Il primo atto importante da assessore è stato, dopo aver capito le irregolarità commesse, levare all'assessorato all'Ambiente la competenza sul rilascio dell'Aia (l'Autorizzazione Integrata Ambientale). Perché lì stava uno dei problemi, in quell'assessorato c'era una concentrazione di illiceità. Qualche giorno fa il nuovo assessore ha affermato che la Regione Sicilia ha uno sdoppiamento di competenze nel settore dell'autorità ambientale, perché l'Aia, dopo la mia decisione, spetta all'assessorato all'Energia, mentre la Via (la valutazione d'impatto ambientale) è rimasta all'assessorato all'Ambiente. Ma è stato necessario questo sdoppiamento. Adesso c'è un ottimo assessore, così come il direttore generale che mi auguro continueranno a fare pulizia. Quello che non è adatto a ricoprire il suo ruolo è il dottor Gaetano Gullo (dirigente generale del dipartimento Ambiente, ndr).

Perché?
Perché si è reso responsabile di numerose e palesi violazioni della normativa ambientale, peraltro riscontrate dalla procura di Palermo. Pensi che due giorni prima che scoppiasse l'operazione Terra Mia, in conferenza di servizi, disse che per l'autorizzazione alle discariche era tutto apposto. Più volte segnalai questa situazione a Crocetta.

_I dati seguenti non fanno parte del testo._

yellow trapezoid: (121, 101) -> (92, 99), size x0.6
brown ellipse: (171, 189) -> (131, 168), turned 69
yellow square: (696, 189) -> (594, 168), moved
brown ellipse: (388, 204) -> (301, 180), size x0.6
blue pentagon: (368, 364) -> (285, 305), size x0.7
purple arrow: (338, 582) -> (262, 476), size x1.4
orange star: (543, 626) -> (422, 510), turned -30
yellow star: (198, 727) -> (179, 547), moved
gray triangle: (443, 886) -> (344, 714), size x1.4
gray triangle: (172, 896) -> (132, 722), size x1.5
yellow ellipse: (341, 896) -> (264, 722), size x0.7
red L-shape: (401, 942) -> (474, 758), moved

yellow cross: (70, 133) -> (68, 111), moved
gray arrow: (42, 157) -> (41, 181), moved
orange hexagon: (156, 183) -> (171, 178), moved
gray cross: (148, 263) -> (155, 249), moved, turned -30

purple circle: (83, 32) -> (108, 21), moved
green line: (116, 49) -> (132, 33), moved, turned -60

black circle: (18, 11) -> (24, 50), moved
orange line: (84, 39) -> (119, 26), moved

Per tutta risposta, secondo molti, è stato fatto fuori. Lei che idea si è fatto del suo allontanamento dal governo?
Ritengo che la mia posizione molto dura contro l'ingerenza, anche nei settori dei rifiuti, di alcuni uomini di Confindustria che facevano riferimento a Ivan Lo bello, Antonello Montante e Giuseppe Catanzaro (rispettivamente vicepresidente nazionale di Confidustria, presidente e vicepresidente di Confindustria Sicilia, ndr) ha determinato una grande conflittualità per la quale sono stato allontanato. Stavo ripristinando un concetto di alta amministrazione.

Ancora ieri il presidente Crocetta ha parlato della realizzazione di discariche pubbliche. Secondo lei c'è una vera volontà di affrancarsi dal sistema che si basa sugli impianti privati?
Insieme a Crocetta abbiamo lanciato le gare d'appalto per la costruzione di tre discariche pubbliche: a Enna, per coprire l'area del Catanese, a Gela, vicino quella di Siculiana, e a Messina, per sostituire Mazzarà. Il presidente ha condiviso questo iniziativa. Io non ho trovato impedimenti nel predisporre i bandi di gara, ma forse è stato condizionato da altre situazioni. Il sistema ci si è ritorto contro.

Da chi è formato il sistema?
Il problema non è Crocetta. Il sistema è sopra Crocetta e ha rilevanza nazionale, in ampi settori di Confindustria attraverso le persone che ho già citato. Ad esempio quando Catanzaro (titolare della discarica di Siculiana, ndr) cerca di non far convertire il decreto legge del governo Monti sull'emergenza rifiuti, nella parte riguardante l'impiantistica. Per fermarlo scrive alla commissione Ambiente del Senato e la lettera viene sottoscritta anche da Legambiente. Eppure Catanzaro, approfittando dell'emergenza, ha gestito per tanti anni una discarica che prima apparteneva al comune di Siculiana. Perché Confindustria si oppone alle nuove piattaforme pubbliche?

Si è tanto parlato, anche il governatore Crocetta lo ha fatto, di rischio di infiltrazioni mafiose nel mantenere una situazione di emergenza.

Il rischio di infiltrazioni mafiose nell'emergenza è una sciocchezza. Sono certo che Crocetta vuole le discariche pubbliche, sono altrettanto certo che nel contemperare i vari interessi che erano rappresentati da questo governo, quando si è giunti al conflitto tra me e Confindustria, il governatore ha scelto gli industriali. Se è stata la scelta giusta alla fine solo lui lo potrà dire.